Earlier in September, the CMA said it would launch an extended investigation into the Microsoft/Activision Blizzard deal if Microsoft did not provide evidence to assuage the CMA's anti-competitive concerns within five business days. That time came and went, and now the CMA is conducting its more rigorous probe.

The CMA has said it is "concerned" that Microsoft's proposal to buy Activision Blizzard could "substantially lessen competition" for sales of game consoles, subscription services, and cloud gaming networks.

Now that the CMA's investigation has reached Phase 2, an independent panel of "experts" will look into the concerns and help make a decision about whether or not the deal should be approved.

Microsoft Gaming CEO Phil Spencer said the buyout of Activision Blizzard is not about limiting who can play its games and use its services--he claimed it's about growing.
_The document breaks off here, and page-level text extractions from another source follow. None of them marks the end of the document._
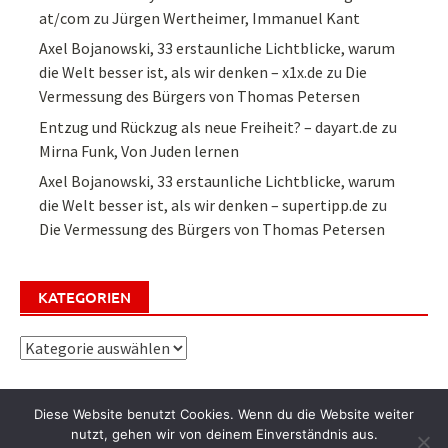
at/com
zu
Jürgen Wertheimer, Immanuel Kant
Axel Bojanowski, 33 erstaunliche Lichtblicke, warum
die Welt besser ist, als wir denken – x1x.de
zu
Die
Vermessung des Bürgers von Thomas Petersen
Entzug und Rückzug als neue Freiheit? – dayart.de
zu
Mirna Funk, Von Juden lernen
Axel Bojanowski, 33 erstaunliche Lichtblicke, warum
die Welt besser ist, als wir denken – supertipp.de
zu
Die Vermessung des Bürgers von Thomas Petersen
KATEGORIEN
Kategorien
Diese Website benutzt Cookies. Wenn du die Website weiter
nutzt, gehen wir von deinem Einverständnis aus.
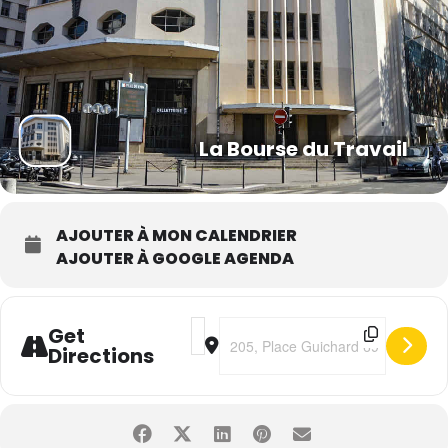
La Bourse du Travail
AJOUTER À MON CALENDRIER
AJOUTER À GOOGLE AGENDA
Address - Haroun • Seuls [Qp5PKvwki]
Destination Address - Haroun • S
Get
Directions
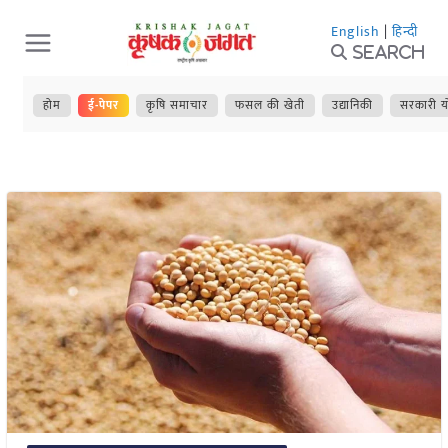
Skip
English
|
हिन्दी
to
Search
content
होम
ई-पेपर
कृषि समाचार
फसल की खेती
उद्यानिकी
सरकारी य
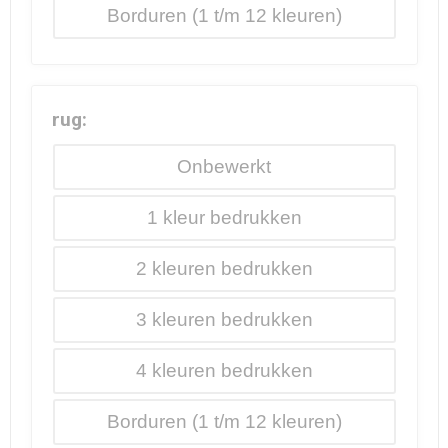
Borduren
rug:
Onbewerkt
1
2
3
4
Borduren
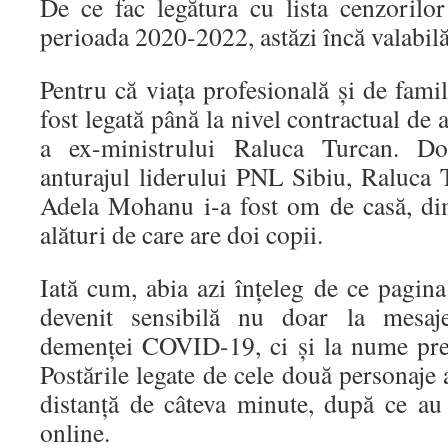
De ce fac legătura cu lista cenzori
perioada 2020-2022, astăzi încă valabilă 
Pentru că viața profesională și de fam
fost legată până la nivel contractual de 
a ex-ministrului Raluca Turcan. D
anturajul liderului PNL Sibiu, Raluca 
Adela Mohanu i-a fost om de casă, di
alături de care are doi copii.
Iată cum, abia azi înțeleg de ce pagin
devenit sensibilă nu doar la mesaje
demenței COVID-19, ci și la nume pr
Postările legate de cele două personaje 
distanță de câteva minute, după ce au 
online.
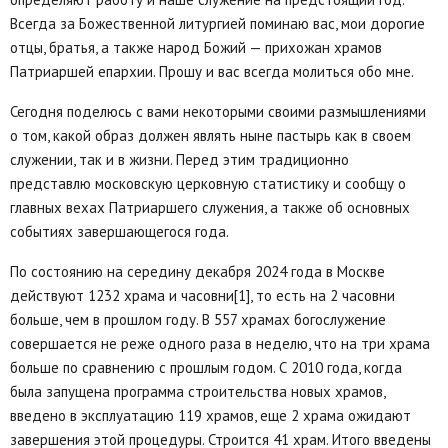
Всегда за Божественной литургией поминаю вас, мои дорогие
отцы, братья, а также народ Божий — прихожан храмов
Патриаршей епархии. Прошу и вас всегда молиться обо мне.
Сегодня поделюсь с вами некоторыми своими размышлениями
о том, какой образ должен являть ныне пастырь как в своем
служении, так и в жизни. Перед этим традиционно
представлю московскую церковную статистику и сообщу о
главных вехах Патриаршего служения, а также об основных
событиях завершающегося года.
По состоянию на середину декабря 2024 года в Москве
действуют 1232 храма и часовни[1], то есть на 2 часовни
больше, чем в прошлом году. В 557 храмах богослужение
совершается не реже одного раза в неделю, что на три храма
больше по сравнению с прошлым годом. С 2010 года, когда
была запущена программа строительства новых храмов,
введено в эксплуатацию 119 храмов, еще 2 храма ожидают
завершения этой процедуры. Строится 41 храм. Итого введены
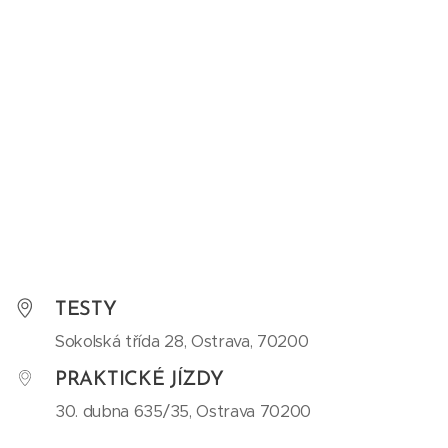
TESTY
Sokolská třída 28, Ostrava, 70200
PRAKTICKÉ JÍZDY
30. dubna 635/35, Ostrava 70200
Spencer pointed out that consoles are "not the only way that people play games." He went on to mention that mobile is the biggest and fastest-growing segment of gaming, which is why Microsoft is pushing so hard to buy Activision Blizzard and acquire its Candy Crush division.

"To reach the billions of players where they are and no matter what device they play on, we need to embrace choice. Giving players choice in how they play their games makes gaming more accessible and leads to larger, more vibrant communities of players," Spencer said. "Choice is equally important to developers. Developers benefit from having a diversity of distribution and business models for their games. Choice unlocks opportunities for innovation and enables the industry to grow."

So far, some seven months after Microsoft announced its proposal to buy Activision Blizzard, only Saudi Arabia has approved the deal. New Zealand's decision is due November 11.